Stéphane Fuget © Ludek Brany (site officiel des Epopées)
Georg Friedrich HAENDEL
Agrippina
dramma per musica en trois actes, sur un livret de Vincenzo Grimani, créé à Venise en 1709
Agrippina, Arianna Vendittelli
Poppea, Ana Vieira Leite
Nerone, Juliette Mey
Ottone, Paul-Antoine Bénos-Djian
Claudio, Luigi De Donato
Narciso, Paul Figuier
Pallante, Riccardo Novaro
Lesbo, Vlad Crosman
Les Épopées
Direction musicale Stéphane Fuget
Festival international d’opéra baroque de Beaune, cour des Hospices, 26 juillet 2025
(rediffusion en direct sur France Musique)
Venise, hiver 1709. Dans le fameux théâtre San Giovanni, le jeune Haendel fait ses délices des ambitions d’Agrippine la Jeune, et du nid de vipères d’un Palatin empli de complots et de poignards. Fille de Germanicus, sœur de Caligula, épouse de Claude et mère de Néron, le personnage fascine : beauté de marbre, sourire d’onyx. Les légendes y ajoutent un éclat étrange : elle aurait été doté d’une canine supplémentaire, signe de puissance selon Pline, comme si la nature elle-même avait gravé son destin. La voilà intriguant contre l’empereur Claude pour mettre son fils sur le trône.

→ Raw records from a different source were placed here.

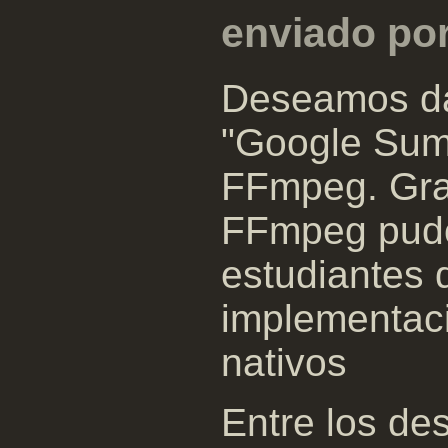
enviado por
Deseamos dar
"Google Summ
FFmpeg. Gra
FFmpeg pudo
estudiantes 
implementac
nativos
Entre los de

Le cardinal Vincenzo Grimani, librettiste vénitien et diplomate madré, s’empare du personnage pour bâtir un théâtre d’ombres et de miroirs : l’Empire devient un salon où les alliances se nouent au détour d’un air, où les allusions subtiles à la rivalité du cardinal avec son souverain pontife, dans cette Rome du pape Clément XI tout aussi gourmande en intrigues que son Antique prédécesseure. Par rapport à la future période anglaise du compositeur, l’on voit que le librettiste a pu s’autoriser des récitatifs nettement plus fournis sans ennuyer l’auditoire, et parvient ainsi à insuffler un ton personnel entre comédie, satyre et cynisme tout à fait remarquable.

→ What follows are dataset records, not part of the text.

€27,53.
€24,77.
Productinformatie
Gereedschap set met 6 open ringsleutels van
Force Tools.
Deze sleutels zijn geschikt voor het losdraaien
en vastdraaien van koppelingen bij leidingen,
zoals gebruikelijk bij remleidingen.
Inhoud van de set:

Haendel réutilisa pour cette Agrippina nombres d’anciens joyaux issus de son voyage : cantates romaines, oratorios, airs d’opéras italiens aujourd’hui perdus, et même des inspirations plus anciennes (Reinhard Keiser). Cet art du palimpseste est fait avec un tel goût que jamais l’œuvre ne dénote un manque d’homogénéité, malgré les changements subtils de situations et d’affects. Par exemple, le “Ho un non so che nel cor”, jadis plainte pieuse de La Resurrezione, devient ici un murmure calculateur, sourire feint que le legato caresse pour mieux étouffer la vérité.

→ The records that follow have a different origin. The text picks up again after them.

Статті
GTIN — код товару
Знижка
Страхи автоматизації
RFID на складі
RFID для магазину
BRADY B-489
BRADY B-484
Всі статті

La cour de l’Hôtel-Dieu de Beaune (1443) – Source : Wikimedia Commons
Après avoir redonné décapé l’aube du baroque avec un Orfeo très personnel (Château de Versailles Spectacles), après avoir relifté Lully à la chapelle comme à la scène, après son Alcina de l’an dernier, Stéphane Fuget et ses Epopées continuent de s’atteler au Caro Sassone (surnom qui lui sera attribué après le succès des 27 représentations de cette Agrippina) avec le même entrain, et la même volonté de libérer le recours aux ornements. Malheureusement, en dépit d’un très bon plateau, l’écriture plus carrée de Haendel, sa pureté mélodique, son caractère franc et direct s’accommodent assez mal des affèteries du chef. L’on reprochait autrefois à René Jacobs, notamment dans son Rinaldo (Harmonia Mundi) son trop-plein de couleur. Ce n’est rien par rapport à Stéphane Fuget, qui se gorge d’une richesse instrumentale incroyable (superbes instruments obligés mais également au sein de l’orchestre), d’un foisonnement des tempi aux variations permanentes, et assaisonne le tout d’une ornementation de la ligne vocale surabondante, lors et en-dehors des da capos. L’humour noir ou l’ironie sont relativement peu perceptibles dans cette interprétation, mais ce bal d’anti-héros, avides de sang et de pouvoir, se démarque par sa férocité nerveuse. Le marbre poli se fait tranchant, les hautbois décochent des traits acides comme les flèches d’Amour, les double croches des cordes griffent telles des Érinyes, le clavecin ricane sardoniquement et à discrétion. Dès l’ouverture, il y a de la grandeur dans ce geste généreux et bouillonnant, où bruisse dans les cascades de croches, entre les ruptures, un malaise.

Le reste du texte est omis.